The model maintained by a central entity as envisaged above induces full knowledge of the world and the nodes the central entity monitors, controls, interacts and optimises.

A deployment of the above architecture consisting only of CSONE entities is illustrated the figure 32.

CSONE architecture of distributed control

Cognitive SON distributed architecture (as illustrated in the figure 33) Autonomous CE ^■ Network nodes have cognitive engine and functions collocated

CSONE distributed architecture facilitates distributed control performed by CSONE nodes each one:

- collecting measurements and statistics from environment - building the observation, transition, state-action, and interaction models of the world.

- deciding on actions based on its utility function

- interacts and negotiates with other nodes on joint actions that will result in an acceptable and optimal solution for all involved nodes.

The model maintained by each entity implies partial knowledge of the world pertinent to the local environment of the entity i.e., the entity itself and the neighbours within reach. Working towards full knowledge requires information exchange by means of observations, state descriptions and statistics, action selection and evaluation and interactions.

A deployment of the above architecture consisting only of CSONE entities is illustrated in figure 34. CSONE Hybrid Architecture

Figure Hybrid 1 (Fig. 35): CSONE hybrid Architecture of central coordination Figure Hybrid 2 (Fig. 36): CSONE hybrid Architecture of distributed coordination Cognitive SON hybrid Architecture (as illustrated in the figures above) Many possible options □ central coordination Fig. Hybrid 1

□ Distributed coordination Fig. Hybrid2

□ Hierarchical structures or central and distributed coordination at each level of the hierarchy CSONE distributed architecture facilitates hierarchical structure of control that combines centralized control or distributed control at any level of hierarchy and any order. In case of central control at the root of the hierarchy the architecture is said to perform central coordination control as in fig. Hybrid 1. In case of distributed control is said to perform distributed coordination control as in fig. Hybrid 2.

The model maintained by an entity at higher level of the coordination hierarchy differs from that maintained by an entity at lower level in the level of abstraction. Models at higher level of hierarchy are closer to the management operation and models maintained by lower levels of abstraction are closer to the functional operation of networks or node functions. A deployment of the above architecture consisting only of CSONE entities is illustrated in figure 37.

Claims

1. A method of controlling a telecommunications network, the network comprising at least one device arranged for interaction as regards network configuration parameters, the method c h a r a c t e r i z e d i n that one or more key performance indicators of the telecommunications network, defining a (sub-) system state, are mapped onto revised operation parameters, provided a given set of operation parameters, wherein the revised operation parameters are determined in accordance with a dynamic action policy as determined in an optimization module classifying or differentiating (sub-)system states for specifying a mapping rule providing action control of the telecommunications network for one or more sets of states according to a recursive process learning from past mapping rules.

2. The method according to claim 1, wherein (sub-)system states or state- transitions are predicted or identified in accordance with the policy.

3. The method according to claim 1, wherein the dynamic action policy is determined by recursive learning.

4. The method according to claim 1, wherein the number of parameters required for specifying one or more states is determined dynamically by recursive learning.
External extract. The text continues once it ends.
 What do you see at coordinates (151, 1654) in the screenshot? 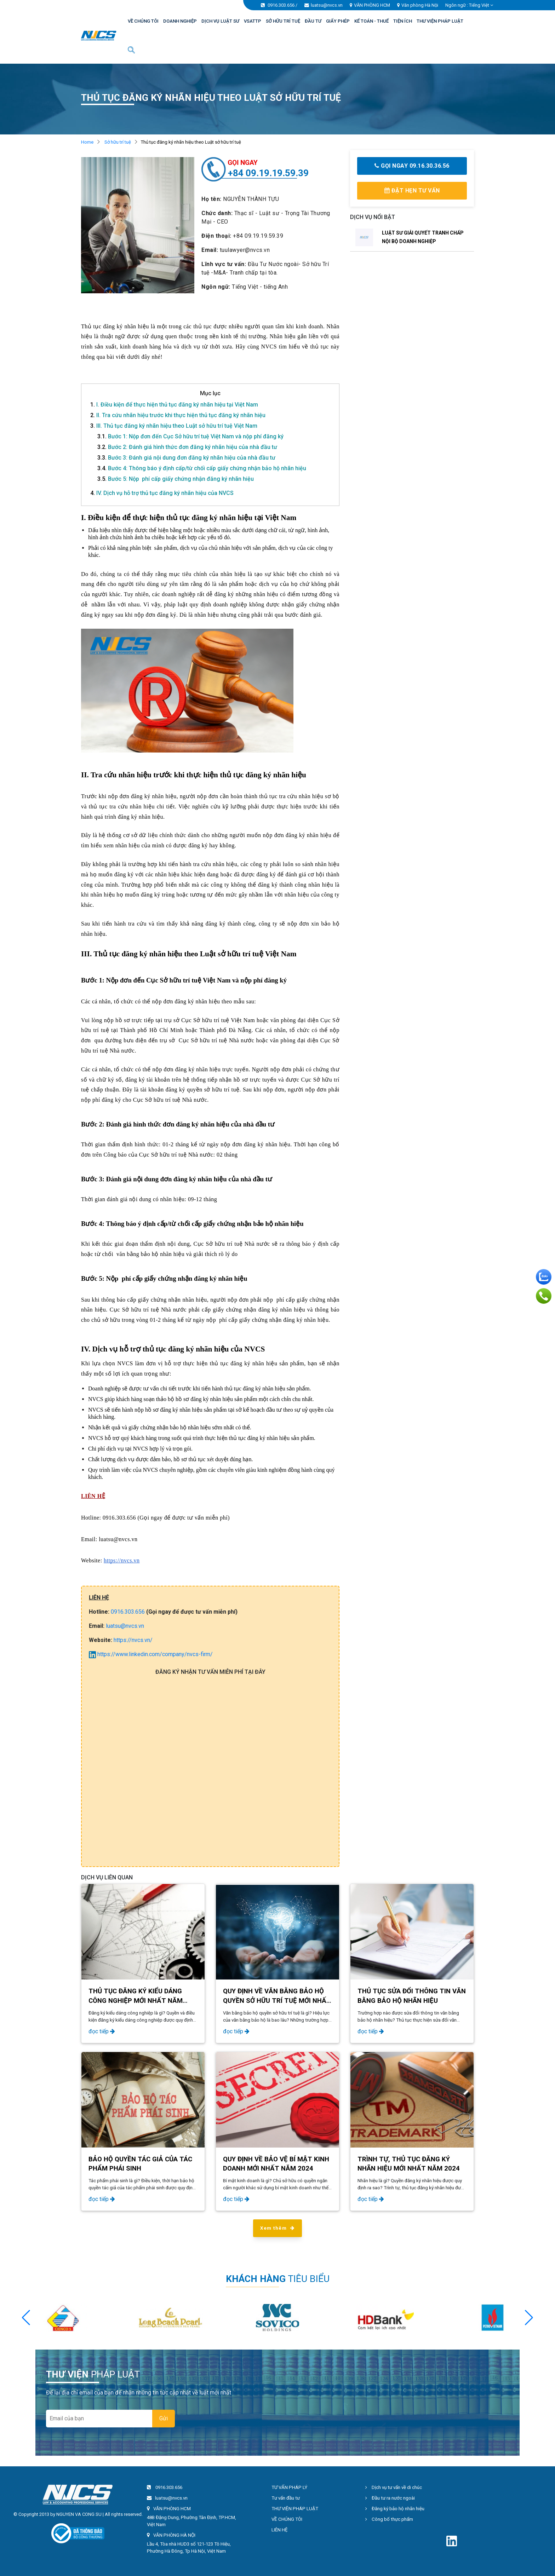 I see `https://www.linkedin.com/company/nvcs-firm/` at bounding box center [151, 1654]. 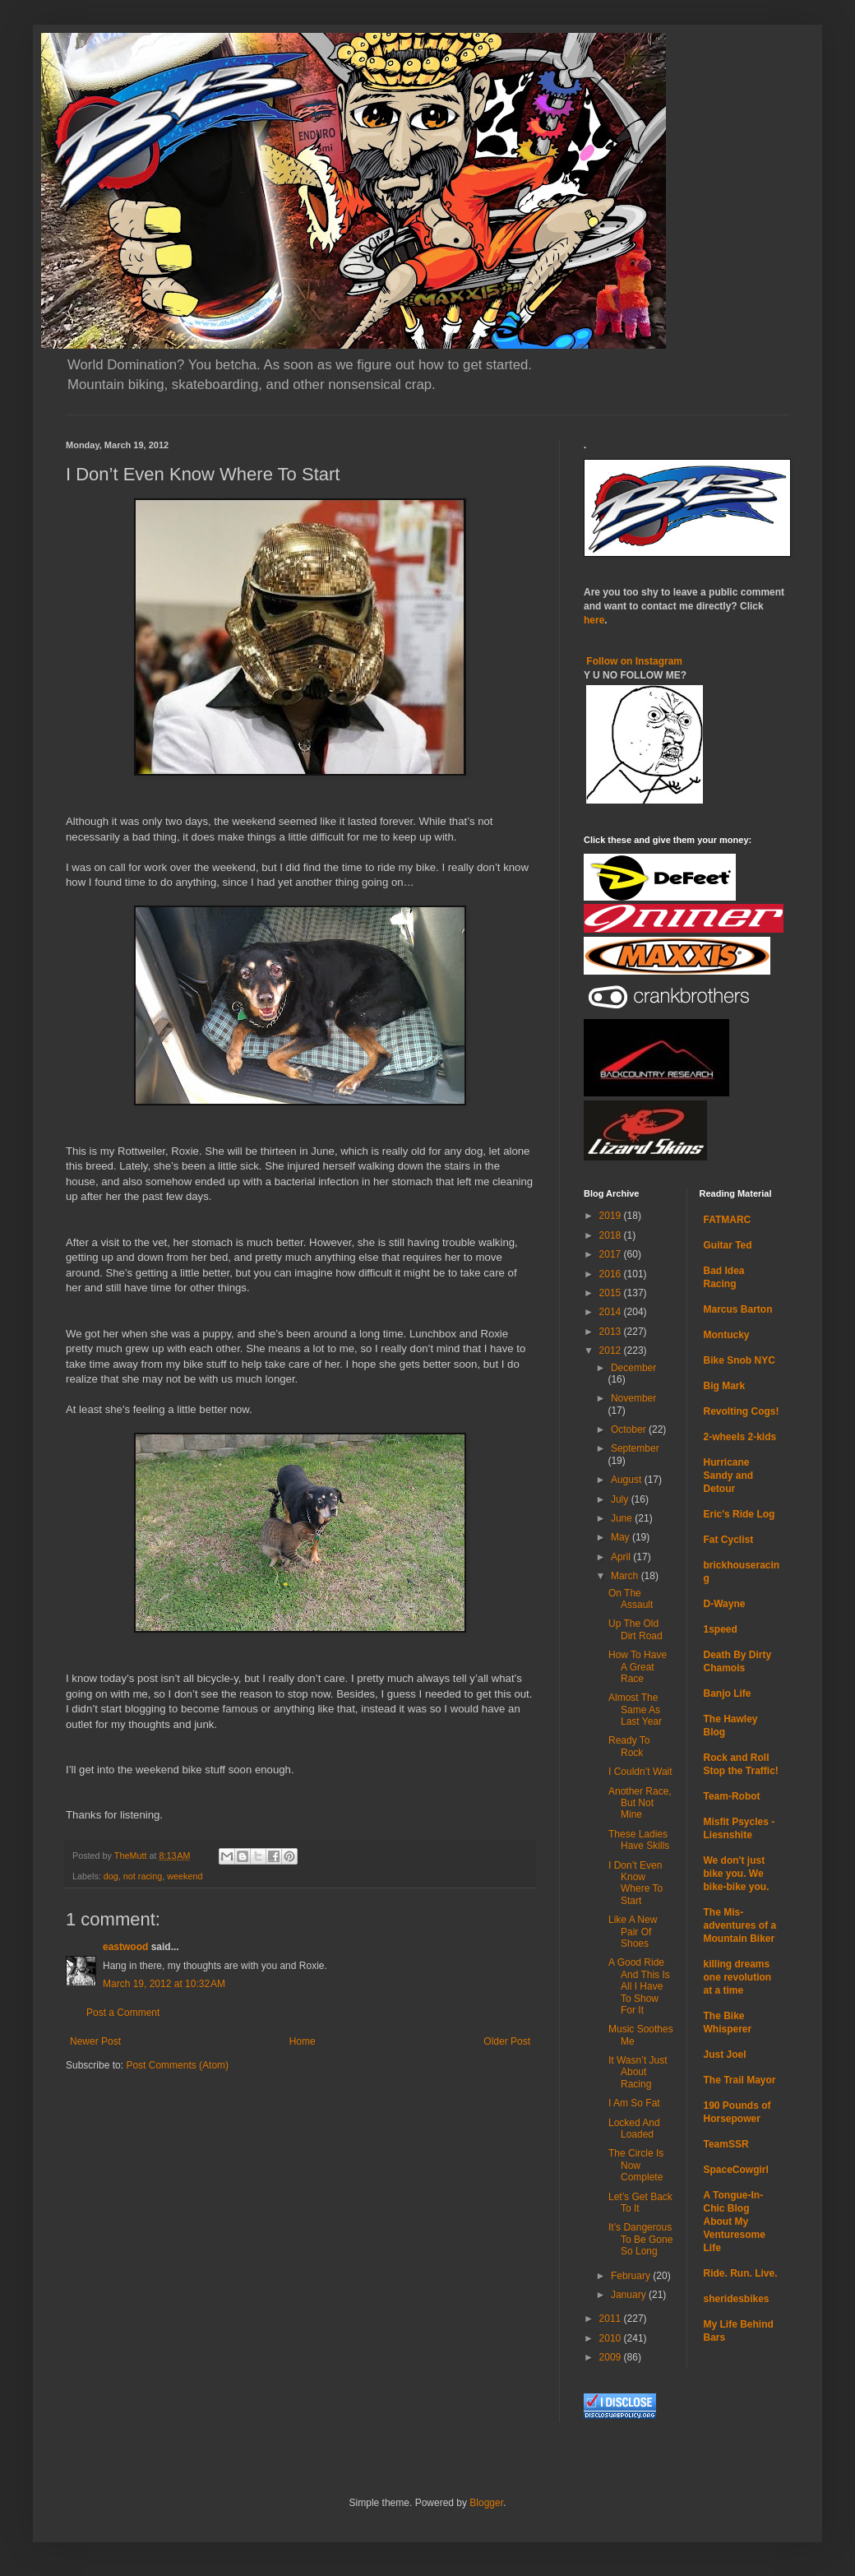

5. The method according to claim 4, wherein parameter statics are collected on a recurrent basis in time and wherein the actual parameters required for specifying the one or more states are determined accordingly.

6. The method according to claim 4 or 5, wherein the learning is any of inductive learning or learning the rules out of observable facts, decision tree learning,

Bayesian learning, artificial neural network based learning or learning of control functions from known observations, instance-based learning or learning state function from similarities and differences between instances or learning by regression, and correlation or statistical learning; not excluding any combination thereof.

7. The method according to any of claims 1-3, wherein the learning is any of reinforcement learning, Q-learning or learning by exploration or exploitation; not excluding any combination thereof.

8. The method according to claim 1, the network comprising at least two devices, wherein the action comprised interaction between devices.

9. The method according to claim 1, wherein the interaction comprised configuration, instruction or setting of network operation parameters.

10. The method according to claim 1, the network comprising at least two devices, wherein the interaction comprises negotiation of network parameters between devices.

11. The method according to claim 10, wherein the negotiation comprised communication or coordination of actions to a joint action of entities of the telecommunications network.

12. The method according to claim 8, the network comprising at least two devices - a first device being arranged for control and a second device for being controlled, wherein the action comprises interaction between the first device controlling the operation of the second device.

13. The method according to claim 1, wherein for learning a negotiation strategy or one or more sets of states, the telecommunications network is any of a Bayesian belief network, a dynamic Bayesian network, and a dynamic decision network.

14. The method according to claim 13, wherein the learned negotiation strategy is applied for negotiation between entities.

15. The method according to claim 1, comprising learning a dynamic network topology by discovery identifying respective network entities and their capabilities.

16. The method according to claim 1, wherein the dynamic action policy is determined dynamically during operations of the telecommunications network..

17. The method according to claim 1, wherein the device is adapted to maximize expected utility of its current state.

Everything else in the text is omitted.